Preserving iterative website design

An approach to archiving versions of web projects using Jekyll and Git.

This project was originally completed and worked on from 2016-04 to present.

Everything on the web is temporary by default. No special effort is needed to make something ephemeral. Inevitably when a website gets redesigned or writing is edited, something is lost. If we don’t take intentional measures, our creative work can crumble quickly.

What about taking more than just screenshots and fragments of work? Why not preserve a website in its original form? How can we preserve the entire thing at a moment in time? One well-known example is the Internet Archive’s Wayback Machine which aims to index and capture every website it can. A personal favorite is Jason Santa Maria’s personal site which has archived versions of each of the five designs of his site going back over 15 years (see version 4).

So, yes, important things will get saved. But that doesn’t feel like a solid argument for how preservation happens.

Maybe those things weren’t saved because they were important. Maybe they were important because they were saved.

Problem: iterative archiving

It is difficult to find websites that have lasted, mostly unchanged, mostly still working as designed for more than a couple of years, let alone a decade or longer. My work should be resiliant in the present and in a perserved form in the future. Given how fragile and short-lived URLs and web sites are in general, this is not an easy task.

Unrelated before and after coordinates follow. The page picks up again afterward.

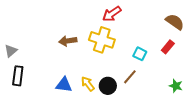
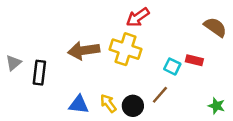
brown arrow: (68, 41) -> (84, 50), size x1.4
red rectangle: (168, 47) -> (194, 60), moved, turned 64
black rectangle: (18, 76) -> (39, 73), moved

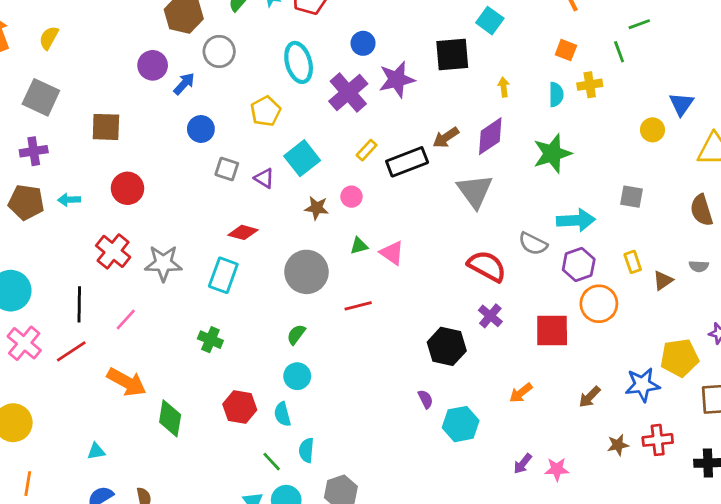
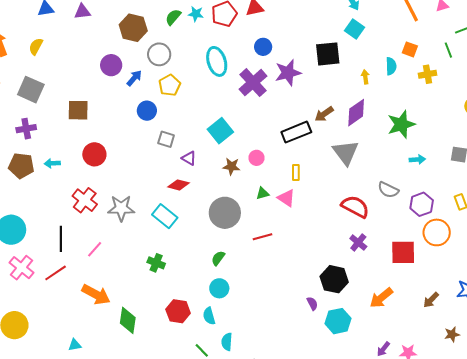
cyan semicircle: (556, 94) -> (391, 66), moved
yellow pentagon: (266, 111) -> (170, 85), moved
yellow rectangle: (367, 150) -> (296, 172), moved, turned -42
purple triangle: (264, 178) -> (189, 158), moved
cyan arrow: (576, 220) -> (417, 159), moved, size x0.6
cyan rectangle: (223, 275) -> (165, 216), turned -70
black hexagon: (447, 346) -> (334, 279), moved
orange arrow: (521, 393) -> (381, 298), size x1.4

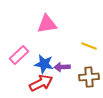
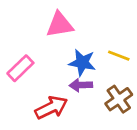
blue star: (44, 64) -> (82, 63), moved
brown cross: (89, 77) -> (119, 99), turned -30

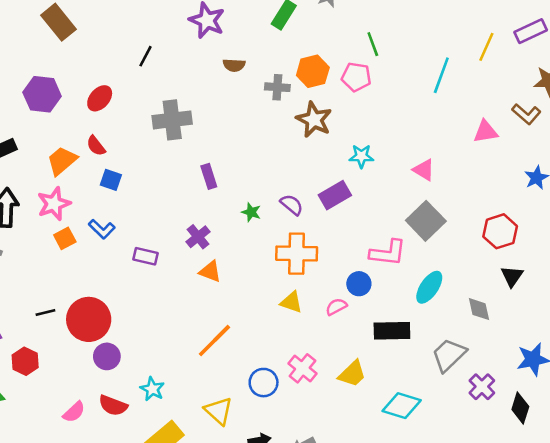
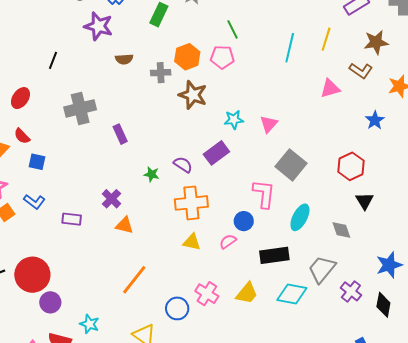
yellow line: (486, 47) -> (326, 39), moved
pink triangle: (424, 170) -> (269, 124), moved, turned 48
purple rectangle: (209, 176) -> (120, 134), moved
pink L-shape: (388, 253) -> (264, 194), turned -84
cyan diamond: (402, 406) -> (292, 294), moved

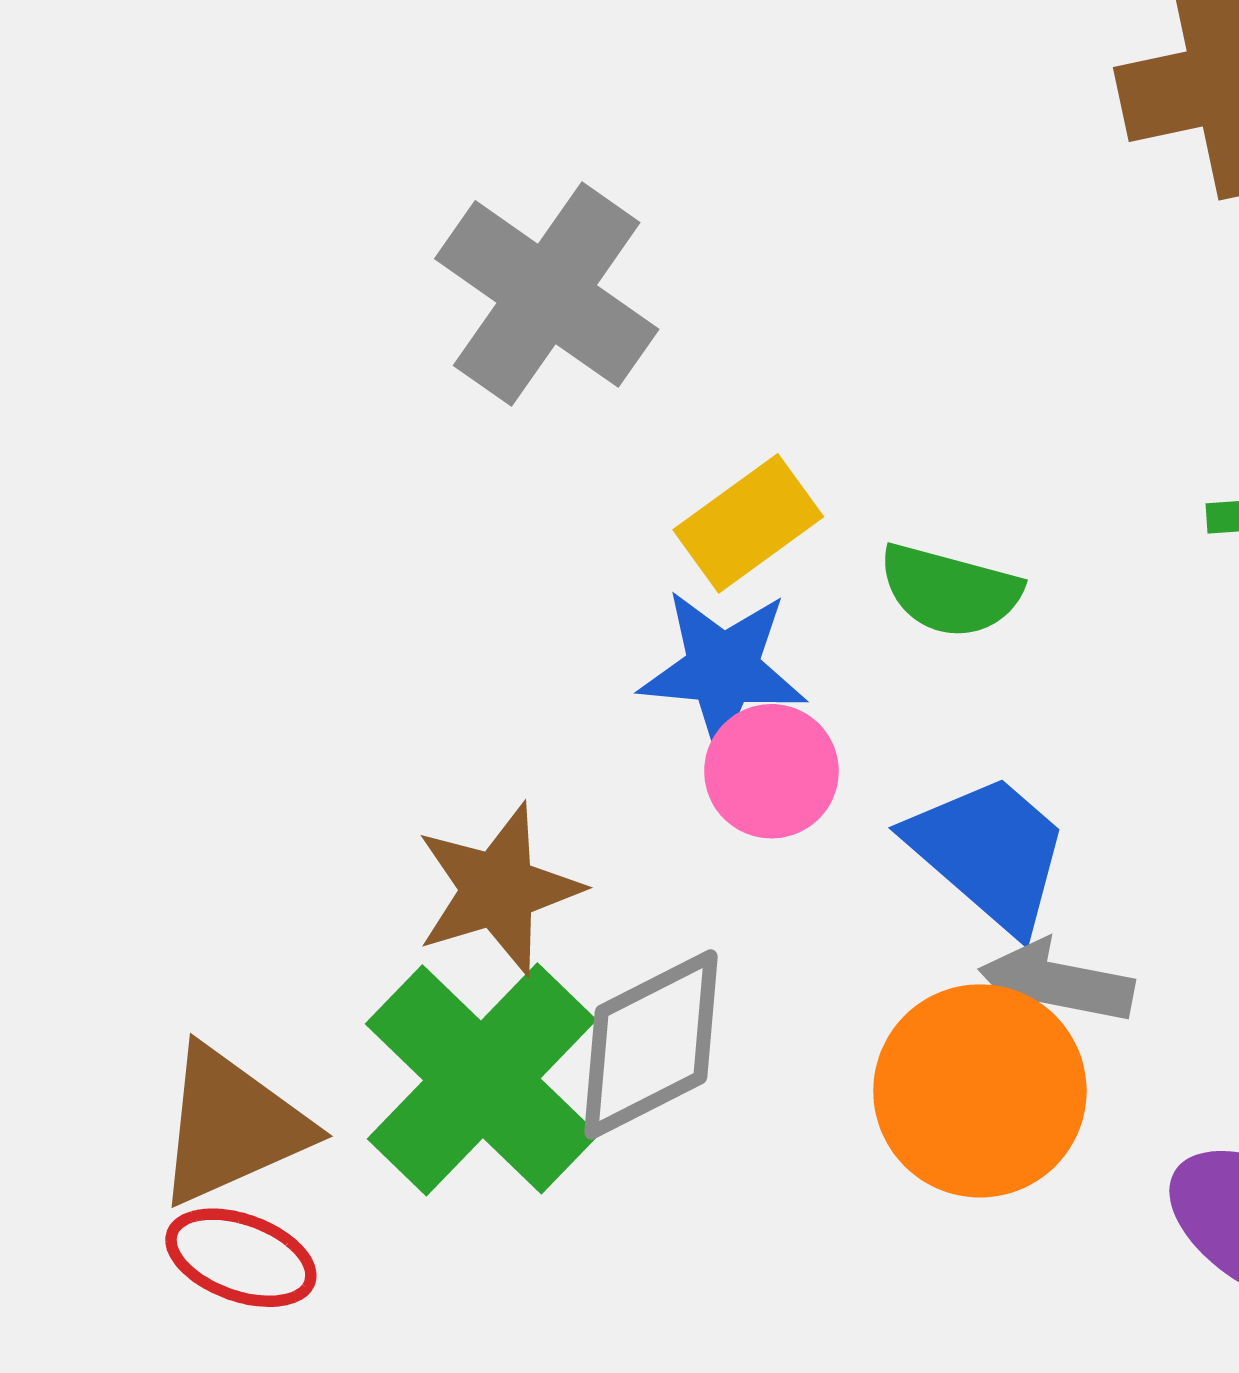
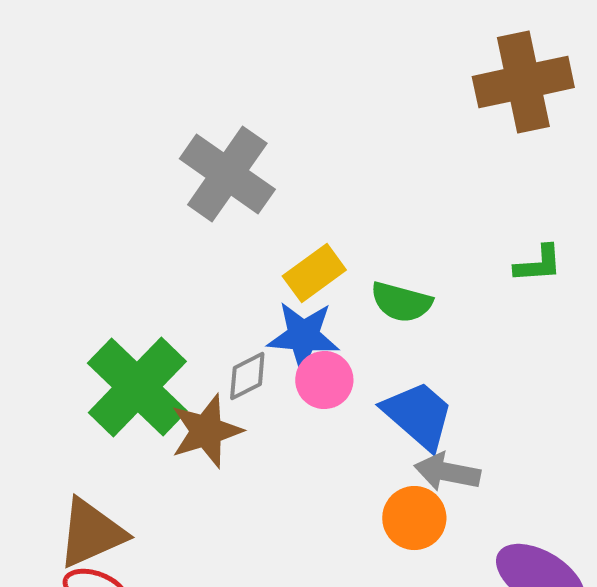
gray diamond: (651, 1045) -> (247, 376), moved, size x0.6
green cross: (482, 1079) -> (137, 387), moved
orange circle: (980, 1091) -> (414, 518), size x0.7

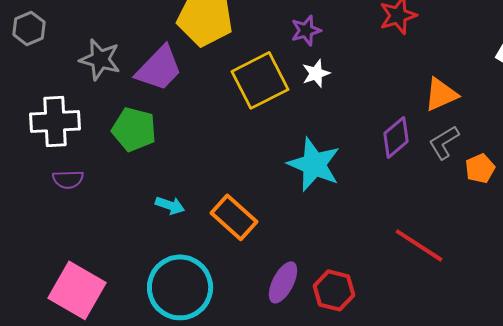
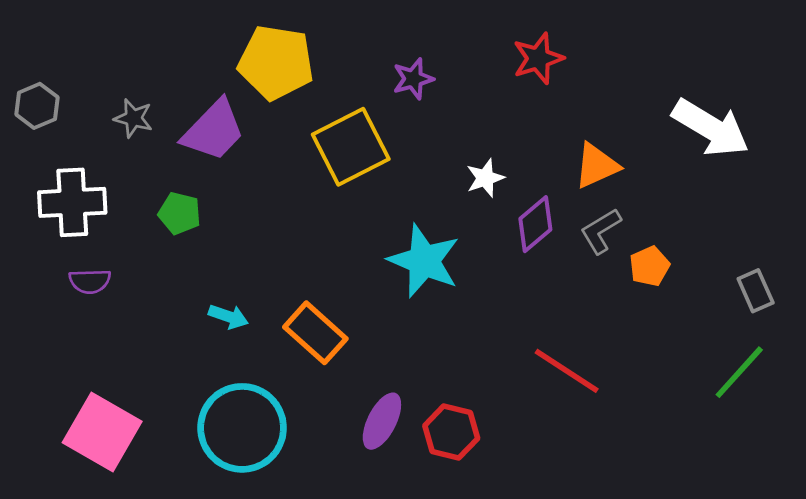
gray hexagon: (29, 28) -> (37, 106), moved
gray star: (100, 59) -> (133, 118), size x0.7
white star: (316, 73) -> (485, 178), moved
green pentagon: (134, 129) -> (180, 213), size x0.7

I don’t often think of the websites I make as having discrete versions – at least not like software is versioned. Content can always be updated and is always in flux over time. Designs are updated in an iterative manner, with many small changes applied over time rather than waiting for a big reveal at a new version. Not all designers work this way, but I find it is true with my personal projects. So, calling things by definitive version numbers is out.

Relying on a third party service must be ruled out as well. The Internet Archive’s capturing system excels at preserving fragments of the web that no one bothered to archive in another way, but it is often incomplete in ways that are frustrating. In some cases, not all of the pages are captured at a single date in time, and often the JavaScript or image references for the site slowly fall apart over time.

Solution: Git and static sites

One brilliant thing about Jekyll or other static site generators is that once you build a site with it successfully, you now have a collection of HTML files that are ready to be served from a web server. And the characteristic feature of Git is the possibility to travel in time, checking out any single commit (a change to the repository).

If you have a Jekyll project that has 120 Git commits, you have 120 iterations of that website, and presumably each of them would contain the ingredients to successfully build a Jekyll site. By picking out a single commit you can generate the HTML files for that iteration (by installing the software dependencies on your computer and building the Jekyll site, typically done with a single command like jekyll build). The content and design as it existed on the day can be checked out with Git, built with Jekyll, and deployed anywhere, whether on the public web or in a backed up folder on a local system.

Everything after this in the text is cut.